通常，Python 参数用于控制超参数和计算图构造，例如 `num_layers=10`、`training=True` 或 `nonlinearity='relu'`。所以，如果 Python 参数改变，则有必要回溯计算图。

However, it's possible that a Python argument is not being used to control graph construction. In these cases, a change in the Python value can trigger needless retracing. Take, for example, this training loop, which AutoGraph will dynamically unroll. Despite the multiple traces, the generated graph is actually identical, so retracing is unnecessary.

In [None]:
def train_one_step():
  pass

@tf.function
def train(num_steps):
  print("Tracing with num_steps = ", num_steps)
  tf.print("Executing with num_steps = ", num_steps)
  for _ in tf.range(num_steps):
    train_one_step()

print("Retracing occurs for different Python arguments.")
train(num_steps=10)
train(num_steps=20)

print()
print("Traces are reused for Tensor arguments.")
train(num_steps=tf.constant(10))
train(num_steps=tf.constant(20))

If you need to force retracing, create a new `Function`. Separate `Function` objects are guaranteed not to share traces.

In [None]:
def f():
  print('Tracing!')
  tf.print('Executing')

tf.function(f)()
tf.function(f)()

#### 使用跟踪协议

在可能的情况下，您应当首选将 Python 类型转换为 `tf.experimental.ExtensionType`。此外，`ExtensionType` 的 `TraceType` 是与其关联的 `tf.TypeSpec`。因此，如果需要，您只需重写默认的 `tf.TypeSpec` 即可控制 `ExtensionType` 的 `Tracing Protocol`。请参阅[扩展程序类型](extension_type.ipynb)指南中的*自定义 ExtensionType 的 TypeSpec*部分以了解详情。

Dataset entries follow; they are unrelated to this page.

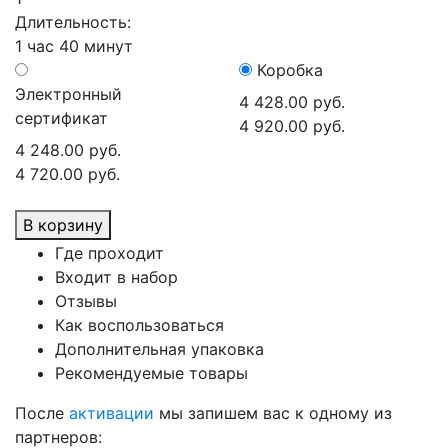
Длительность:
1 час 40 минут
Коробка
Электронный
4 428.00 руб.
сертификат
4 920.00 руб.
4 248.00 руб.
4 720.00 руб.
В корзину
Где проходит
Входит в набор
Отзывы
Как воспользоваться
Дополнительная упаковка
Рекомендуемые товары
После
активации
мы запишем вас к одному из
партнеров: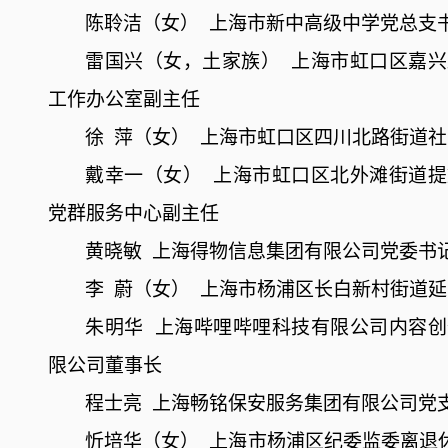
陈聆洁（女）
上海市新中高级中学党总支
雷国兴（女，土家族）
上海市虹口区嘉兴
工作办公室副主任
徐
萍（女）
上海市虹口区四川北路街道社
戴幸一（女）
上海市虹口区北外滩街道提
党群服务中心副主任
黄晓敏
上海得物信息集团有限公司党委书
李
蔚（女）
上海市杨浦区长白新村街道延
朱明华
上海哔哩哔哩科技有限公司内容创
限公司董事长
程士亮
上海畅铭保安服务集团有限公司党
忻培华（女）
上海市杨浦区纪委监委离退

否则，要直接控制 `Function` 何时应针对特定 Python 类型进行重新跟踪，您可以自行为其实现 `Tracing Protocol`。

In [None]:
@tf.function
def get_mixed_flavor(fruit_a, fruit_b):
  return fruit_a.flavor + fruit_b.flavor

class Fruit:
  flavor = tf.constant([0, 0])

class Apple(Fruit):
  flavor = tf.constant([1, 2])

class Mango(Fruit):
  flavor = tf.constant([3, 4])

# As described in the above rules, a generic TraceType for `Apple` and `Mango`
# is generated (and a corresponding ConcreteFunction is traced) but it fails to 
# match the second function call since the first pair of Apple() and Mango() 
# have gone out out of scope by then and deleted.
get_mixed_flavor(Apple(), Mango()) # Traces a new concrete function
get_mixed_flavor(Apple(), Mango()) # Traces a new concrete function again

# However, each subclass of the `Fruit` class has a fixed flavor, and you
# can reuse an existing traced concrete function if it was the same
# subclass. Avoiding such unnecessary tracing of concrete functions
# can have significant performance benefits.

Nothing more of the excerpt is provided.